小さく息を吐くように呟き、口元がわずかに緩む。

遠くに、カフェ《レイライン》の看板が見えた。

今日はそこでアカネと待ち合わせ、並んで彼女の家へ向かう――そのはずだった。


だが、その瞬間。


――空気が、揺れた。


耳元をかすめる、微かな風切り音。

何かが、屋根の上から落ちてくる。


カイルは反射的に身構えた。

次の瞬間、影が音もなく、目の前の路地に降り立つ。


全身をローブで覆い、顔はフードの奥に沈んでいる。

だが、右手に握られたものを見た瞬間、呼吸が止まった。


(あか)く脈動するTSR。

形状は、自分の“蒼”と寸分違わない同型。


「……お前は、誰だ」


返答はない。

影は一歩、また一歩と距離を詰めてくる。

空気が震え、足元の瓦礫がわずかに転がった。


――殺気。


次の瞬間、紅い光が弾ける。

衝撃音が路地を満たし、金属と金属が激突した。


蒼と紅。

2本のTSRがぶつかり合い、光の弧を描く。

火花が散り、空気が焼けるような音が響いた。


「ぐっ……!」


弾き飛ばされながらも、カイルは即座に体勢を立て直す。


(速い……。
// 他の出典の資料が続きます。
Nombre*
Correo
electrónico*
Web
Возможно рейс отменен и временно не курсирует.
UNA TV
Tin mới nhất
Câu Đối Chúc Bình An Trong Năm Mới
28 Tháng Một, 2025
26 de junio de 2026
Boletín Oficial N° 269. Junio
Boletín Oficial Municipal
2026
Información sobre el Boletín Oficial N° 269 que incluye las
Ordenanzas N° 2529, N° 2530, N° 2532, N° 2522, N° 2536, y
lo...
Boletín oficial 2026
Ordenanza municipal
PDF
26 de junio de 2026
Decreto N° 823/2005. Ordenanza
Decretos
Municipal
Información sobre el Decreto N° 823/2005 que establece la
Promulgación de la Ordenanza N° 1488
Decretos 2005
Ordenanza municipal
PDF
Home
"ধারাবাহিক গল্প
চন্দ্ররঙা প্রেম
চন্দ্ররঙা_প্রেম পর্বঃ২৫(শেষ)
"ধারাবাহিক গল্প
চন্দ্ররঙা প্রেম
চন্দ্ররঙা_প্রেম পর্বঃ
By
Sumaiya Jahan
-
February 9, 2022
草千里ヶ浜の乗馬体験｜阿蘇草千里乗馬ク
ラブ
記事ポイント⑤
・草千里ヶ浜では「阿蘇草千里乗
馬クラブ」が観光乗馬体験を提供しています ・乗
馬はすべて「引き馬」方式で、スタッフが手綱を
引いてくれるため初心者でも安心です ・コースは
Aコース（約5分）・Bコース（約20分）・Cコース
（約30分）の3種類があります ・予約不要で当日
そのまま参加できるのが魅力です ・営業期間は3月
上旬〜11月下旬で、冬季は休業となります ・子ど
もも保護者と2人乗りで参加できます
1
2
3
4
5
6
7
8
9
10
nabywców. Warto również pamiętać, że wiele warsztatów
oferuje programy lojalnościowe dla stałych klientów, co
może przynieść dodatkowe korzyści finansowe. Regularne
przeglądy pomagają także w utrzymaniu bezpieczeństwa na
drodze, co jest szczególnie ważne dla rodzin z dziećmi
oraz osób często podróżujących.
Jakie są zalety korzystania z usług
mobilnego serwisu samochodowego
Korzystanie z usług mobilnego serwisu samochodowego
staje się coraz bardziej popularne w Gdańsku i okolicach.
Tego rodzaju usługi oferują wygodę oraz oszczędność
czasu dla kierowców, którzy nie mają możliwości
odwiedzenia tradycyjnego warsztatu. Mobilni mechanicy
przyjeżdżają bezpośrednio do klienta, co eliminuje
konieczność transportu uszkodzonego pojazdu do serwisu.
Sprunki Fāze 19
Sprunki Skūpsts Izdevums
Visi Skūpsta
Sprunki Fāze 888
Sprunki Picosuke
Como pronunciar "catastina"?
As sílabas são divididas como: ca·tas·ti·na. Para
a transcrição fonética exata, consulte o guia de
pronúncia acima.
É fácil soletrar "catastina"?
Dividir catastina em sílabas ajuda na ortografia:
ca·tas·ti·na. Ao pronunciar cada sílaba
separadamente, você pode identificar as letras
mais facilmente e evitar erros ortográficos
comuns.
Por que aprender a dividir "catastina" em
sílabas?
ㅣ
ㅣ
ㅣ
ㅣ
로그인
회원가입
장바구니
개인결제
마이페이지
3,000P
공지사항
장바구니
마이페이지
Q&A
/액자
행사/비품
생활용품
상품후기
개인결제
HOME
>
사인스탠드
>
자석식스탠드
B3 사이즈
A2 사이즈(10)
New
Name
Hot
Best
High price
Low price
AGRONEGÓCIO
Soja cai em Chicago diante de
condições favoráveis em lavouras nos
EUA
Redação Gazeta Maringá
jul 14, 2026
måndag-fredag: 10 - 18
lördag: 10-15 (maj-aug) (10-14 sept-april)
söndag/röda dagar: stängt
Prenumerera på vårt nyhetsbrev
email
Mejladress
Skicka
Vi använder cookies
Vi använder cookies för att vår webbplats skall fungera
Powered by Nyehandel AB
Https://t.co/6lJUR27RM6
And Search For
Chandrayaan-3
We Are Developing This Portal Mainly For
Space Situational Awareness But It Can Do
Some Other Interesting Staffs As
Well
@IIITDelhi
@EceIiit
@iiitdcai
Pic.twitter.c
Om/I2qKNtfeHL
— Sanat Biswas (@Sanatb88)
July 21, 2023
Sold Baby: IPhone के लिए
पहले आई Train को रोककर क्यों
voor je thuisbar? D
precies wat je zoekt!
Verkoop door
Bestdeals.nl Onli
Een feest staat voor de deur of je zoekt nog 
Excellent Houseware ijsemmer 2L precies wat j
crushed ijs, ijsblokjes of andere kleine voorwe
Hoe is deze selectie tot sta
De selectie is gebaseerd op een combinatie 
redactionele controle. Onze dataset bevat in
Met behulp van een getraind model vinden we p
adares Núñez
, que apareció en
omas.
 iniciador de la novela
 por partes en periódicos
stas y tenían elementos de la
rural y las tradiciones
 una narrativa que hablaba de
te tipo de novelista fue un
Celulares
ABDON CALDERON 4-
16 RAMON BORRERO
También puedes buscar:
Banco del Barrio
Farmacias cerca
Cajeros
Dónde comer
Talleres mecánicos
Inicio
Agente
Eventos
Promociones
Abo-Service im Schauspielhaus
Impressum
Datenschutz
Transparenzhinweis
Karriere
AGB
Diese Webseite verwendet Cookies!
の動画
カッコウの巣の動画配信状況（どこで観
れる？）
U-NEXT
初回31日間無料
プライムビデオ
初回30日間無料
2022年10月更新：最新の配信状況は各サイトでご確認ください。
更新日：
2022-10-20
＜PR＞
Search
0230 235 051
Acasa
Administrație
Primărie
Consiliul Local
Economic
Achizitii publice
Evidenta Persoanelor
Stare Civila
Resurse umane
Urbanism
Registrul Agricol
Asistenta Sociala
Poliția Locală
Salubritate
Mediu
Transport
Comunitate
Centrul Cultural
それに――)


相手は一歩先を踏み込み、構えを取る。

踏み込み、受け流し、反撃。

その一連の動作が、まるで鏡写しのように一致していた。


(……俺の技だ。いや、それ以上だ)


紅のTSRが振るわれるたび、路面が抉れる。

空気の流れすら読まれているかのようで、わずかな遅れが致命傷になりかねない。


「なぜ……俺と同じTSRを……!」


声は、紅い閃光にかき消された。

回転、跳躍、打撃、そして予測不能な反転。

まるで、“次の自分の動き”を先に知っているかのようだった。


(反応速度も、踏み込みも……完全に一致している……)


恐怖と高揚が同時に込み上げる。

自分の延長線上に立つ存在。

“もう1人の自分”が、そこにいる感覚。


紅のTSRがうなりを上げた、その瞬間。

脳裏に、ふと一つの言葉がよみがえった。


――「この世界で“完全試作型”が現存しているのは、それ一振りだけだ」


ロイクの声。

ならば、目の前の“紅”は、何なのか。


そのとき――


「カイル!? 大丈夫!?」


アカネの声が響いた。

振り向いた、その一瞬。


紅い光が、ふっと消える。

ローブの男の瞳に、“迷い”のような影が揺れる。


そして、跳躍。

紅い残光を残し、闇の中へと溶けるように消えた。


残されたのは、焦げたアスファルトと、

蒼く脈打つTSRの残光だけ。


「……今のは……」


駆け寄るアカネの気配を背に、

カイルはTSRを下ろし、荒い呼吸のまま空を仰いだ。


「俺と……同じ動きだった。

 まるで、俺自身が襲ってきたみたいに……」


風が、ひときわ冷たくなる。

胸の奥で、得体の知れない不安が、静かに形を取り始めていた。